Although data on B-RAF mutation status were collected, it was not available for two-thirds of the subjects. Therefore, analysis of IL-2 outcome based on mutational status is only exploratory and will require prospective collection of this information. To date, there has been no evidence that B-RAF mutation status impacts the clinical response to HD IL-2 treatment.

Among the mRCC patients, prognostic subgroup information was evaluated, and in Table 3 we provide the response data to HD IL-2 by subgroup. Surprisingly, all subgroups have evidence of major response. Additionally, in Table 3, we have delineated the overall survival among the patients in this retrospective cohort by prognostic group alongside the results from the original reports by Heng et al. [28] of the factors among targeted therapy-treated patients and the original Motzer et al. [29] report in patients treated with interferon.

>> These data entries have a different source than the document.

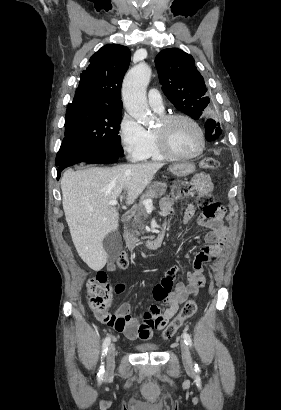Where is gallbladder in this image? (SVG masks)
Returning <instances> with one entry per match:
<instances>
[{
  "instance_id": "obj_1",
  "label": "gallbladder",
  "mask_w": 281,
  "mask_h": 410,
  "mask_svg": "<svg viewBox=\"0 0 281 410\" xmlns=\"http://www.w3.org/2000/svg\"><path fill=\"white\" fill-rule=\"evenodd\" d=\"M108 262H114L122 249V242L117 232L109 233L103 240Z\"/></svg>"
}]
</instances>
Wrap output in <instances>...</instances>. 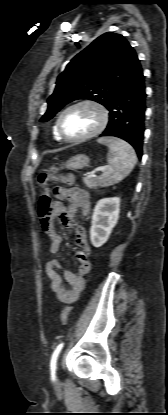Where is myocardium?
<instances>
[{"label": "myocardium", "instance_id": "f54148a6", "mask_svg": "<svg viewBox=\"0 0 168 415\" xmlns=\"http://www.w3.org/2000/svg\"><path fill=\"white\" fill-rule=\"evenodd\" d=\"M80 106H90L92 108H94L98 114H99V122L97 124V126L89 133L80 136V137H76V138H71L68 137L64 131H63V127H62V121L63 118L65 116V114L70 111L71 109L80 107ZM108 120H109V112L107 110V108L100 103L99 101L93 100V99H83V100H79L69 106H67L59 115L58 119H57V131L58 134L60 135V137L67 141V142H82V141H86L88 139H91L97 135H99L107 126L108 124Z\"/></svg>", "mask_w": 168, "mask_h": 415}]
</instances>
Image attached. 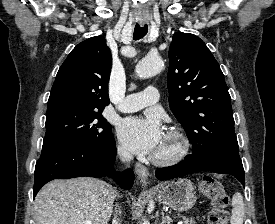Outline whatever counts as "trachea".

It is gratifying to see that there is continued survival improvement over time with each successive report.

In summary, we report an analysis of a retrospectively accrued cohort from the PROCLAIM observational database of real-world patients treated in the modern era of HD IL-2 (2005–2012). We have demonstrated that these patients received similar dosing of HD IL-2 compared to clinical trials and that patient demographics reflect prior reports of these populations. Prior therapy may have an impact on outcome of mRCC patients subsequently treated with HD IL-2, compared with melanoma patients. Alternatively much of the prior therapy for the melanoma patients may have been in the adjuvant setting, such that prior treatment did not impact on effect of HD IL-2. Finally, patients achieving SD after IL-2 had improved OS compared to PD patients, as was also noted in the prospective IL-2 SELECT RCC trial [7]. We are evaluating the outcome of SD patients prospectively, and we are investigating the impact of sequential therapy and when these are given in the course of the disease (at SD or PD) among all IL-2 treated patients in the prospective cohort of the PROCLAIM observational database.